DIRECTIONS FOR THIS TASK |
The answer must be an exact copy of the lines from the one with "楽天 https://a.r10.to/hNPZuc" through the final line of the records below, with no pictures.

------ DATA IN THIS EXERCISE

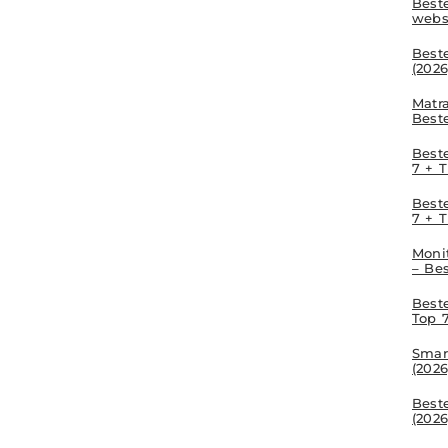
Beste
webs
Best
(2026
Matr
Best
Beste
7 + T
Beste
7 + T
Moni
– Be
Best
Top 7
Smar
(2026
Best
(2026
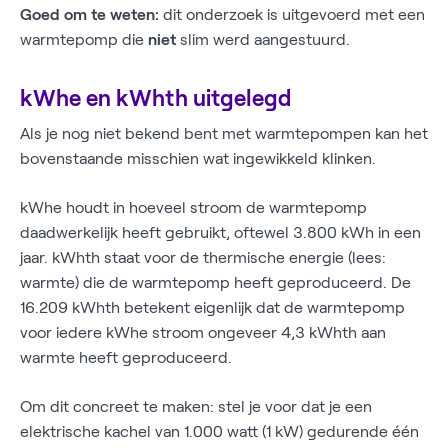
Goed om te weten:
dit onderzoek is uitgevoerd met een
warmtepomp die
niet
slim werd aangestuurd.
kWhe en kWhth uitgelegd
Als je nog niet bekend bent met warmtepompen kan het
bovenstaande misschien wat ingewikkeld klinken.
kWhe houdt in hoeveel stroom de warmtepomp
daadwerkelijk heeft gebruikt, oftewel 3.800 kWh in een
jaar. kWhth staat voor de thermische energie (lees:
warmte) die de warmtepomp heeft geproduceerd. De
16.209 kWhth betekent eigenlijk dat de warmtepomp
voor iedere kWhe stroom ongeveer 4,3 kWhth aan
warmte heeft geproduceerd.
Om dit concreet te maken: stel je voor dat je een
elektrische kachel van 1.000 watt (1 kW) gedurende één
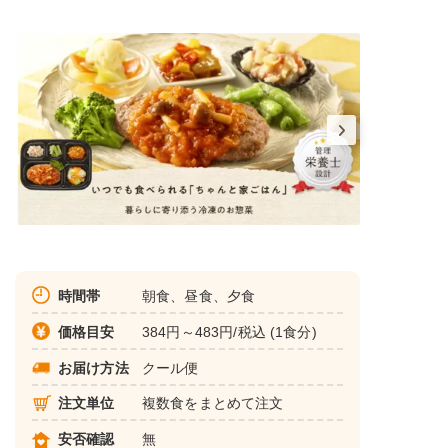
時間帯
朝食、昼食、夕食
価格目安
384円～483円/税込 (1食分)
お届け方法
クール便
注文単位
複数食をまとめて注文
安否確認
無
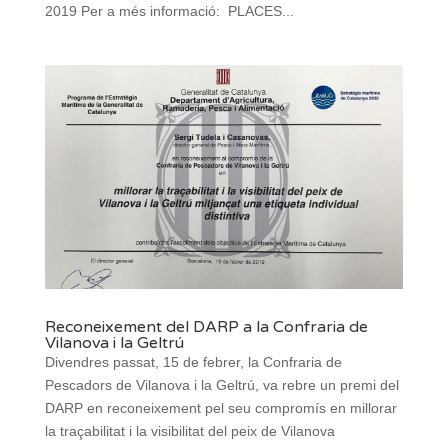
2019 Per a més informació: PLACES...
Reconeixement del DARP a la Confraria de
Vilanova i la Geltrú
Divendres passat, 15 de febrer, la Confraria de
Pescadors de Vilanova i la Geltrú, va rebre un premi del
DARP en reconeixement pel seu compromís en millorar
la traçabilitat i la visibilitat del peix de Vilanova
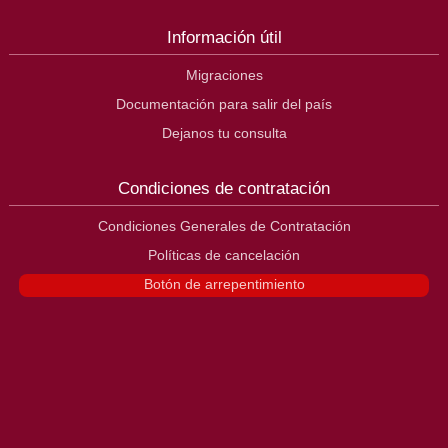
Información útil
Migraciones
Documentación para salir del país
Dejanos tu consulta
Condiciones de contratación
Condiciones Generales de Contratación
Políticas de cancelación
Botón de arrepentimiento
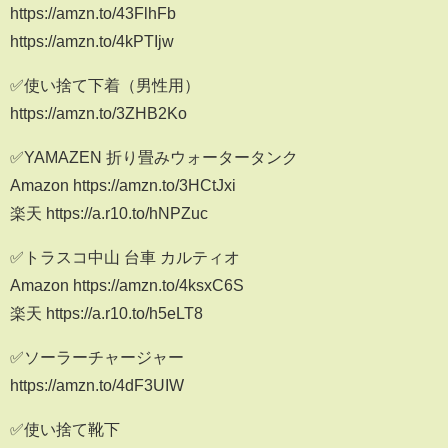
https://amzn.to/43FlhFb
https://amzn.to/4kPTIjw
✅使い捨て下着（男性用）
https://amzn.to/3ZHB2Ko
✅YAMAZEN 折り畳みウォータータンク
Amazon https://amzn.to/3HCtJxi
楽天 https://a.r10.to/hNPZuc
✅トラスコ中山 台車 カルティオ
Amazon https://amzn.to/4ksxC6S
楽天 https://a.r10.to/h5eLT8
✅ソーラーチャージャー
https://amzn.to/4dF3UIW
✅使い捨て靴下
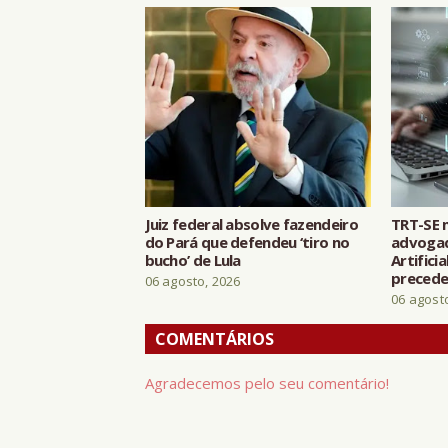
Juiz federal absolve fazendeiro
TRT-SE 
do Pará que defendeu ‘tiro no
advogad
bucho’ de Lula
Artifici
preceden
06 agosto, 2026
06 agost
COMENTÁRIOS
Agradecemos pelo seu comentário!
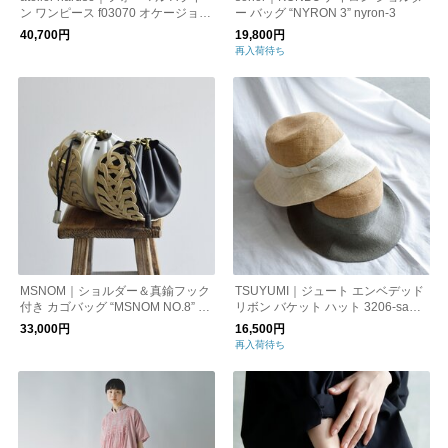
ン ワンピース f03070 オケージョン
ー バッグ “NYRON 3” nyron-3
卒業式 入学式
40,700円
19,800円
再入荷待ち
MSNOM｜ショルダー＆真鍮フック
TSUYUMI｜ジュート エンベデッド
付き カゴバッグ “MSNOM NO.8” m
リボン バケット ハット 3206-same
snom-no8 和装
1
33,000円
16,500円
再入荷待ち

------------

TASK SOLUTION |
楽天 https://a.r10.to/hNPZuc
✅トラスコ中山 台車 カルティオ
Amazon https://amzn.to/4ksxC6S
楽天 https://a.r10.to/h5eLT8
✅ソーラーチャージャー
https://amzn.to/4dF3UIW
✅使い捨て靴下
Juiz federal absolve fazendeiro
TRT-SE 
do Pará que defendeu ‘tiro no
advogad
bucho’ de Lula
Artifici
preceden
06 agosto, 2026
06 agost
COMENTÁRIOS
Agradecemos pelo seu comentário!
ン ワンピース f03070 オケージョン
ー バッグ “NYRON 3” nyron-3
卒業式 入学式
40,700円
19,800円
再入荷待ち
MSNOM｜ショルダー＆真鍮フック
TSUYUMI｜ジュート エンベデッド
付き カゴバッグ “MSNOM NO.8” m
リボン バケット ハット 3206-same
snom-no8 和装
1
33,000円
16,500円
再入荷待ち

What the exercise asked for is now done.